Everyone has spare time. The only question is how to take advantage of it.
We need to teach people how to multi-task more.
When my children were young, I used to take them to the local doughnut shop, get a cup of coffee, browse the newspaper, and talk with them. It was a great bonding experience for us, and I typically read to them and talked about whatever I was doing. I also used to take them to museums on Saturdays and Sundays and learn as they were learning.
Today, the shoe is on the other foot. When I am with my adult children, I ask them about what they are learning, what books they are reading, what movies or videos they have seen, and what places they would like to visit, and why. My daughter is great in the sciences, so she continually directs me to good resources.
Also, as I noted above, we have a lot of waiting time in our lives that can be usefully deployed. Today, many people use their cell phones to talk or do text messages while they are waiting for someone, but it is easy to convert some of that time to learning time.

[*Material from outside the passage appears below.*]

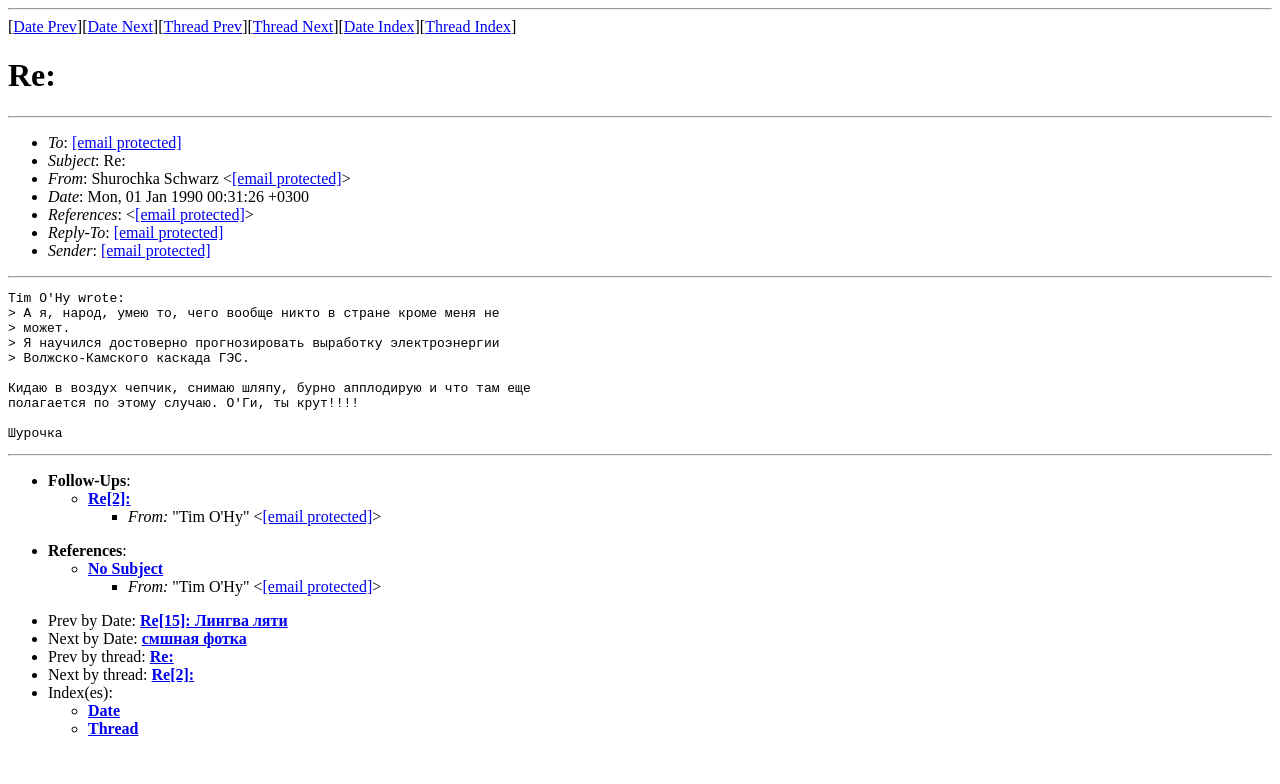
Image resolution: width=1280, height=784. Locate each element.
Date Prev (45, 26)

We have to change the paradigm from schooling to learning. We have to change the paradigm from learning as a highly standardized activity to a highly customized one. We have to change the paradigm from learning as a process that takes place within specific certified courses to one that can occur anywhere. I have no problem with testing people to see what they have learned, and rewarding them for having achieved a certain level of competence, but we need to make it as easy for them as possible.
This skill and knowledge gap is solvable. We can help the Maddie Parliers of the world compete in the global economy and support their families.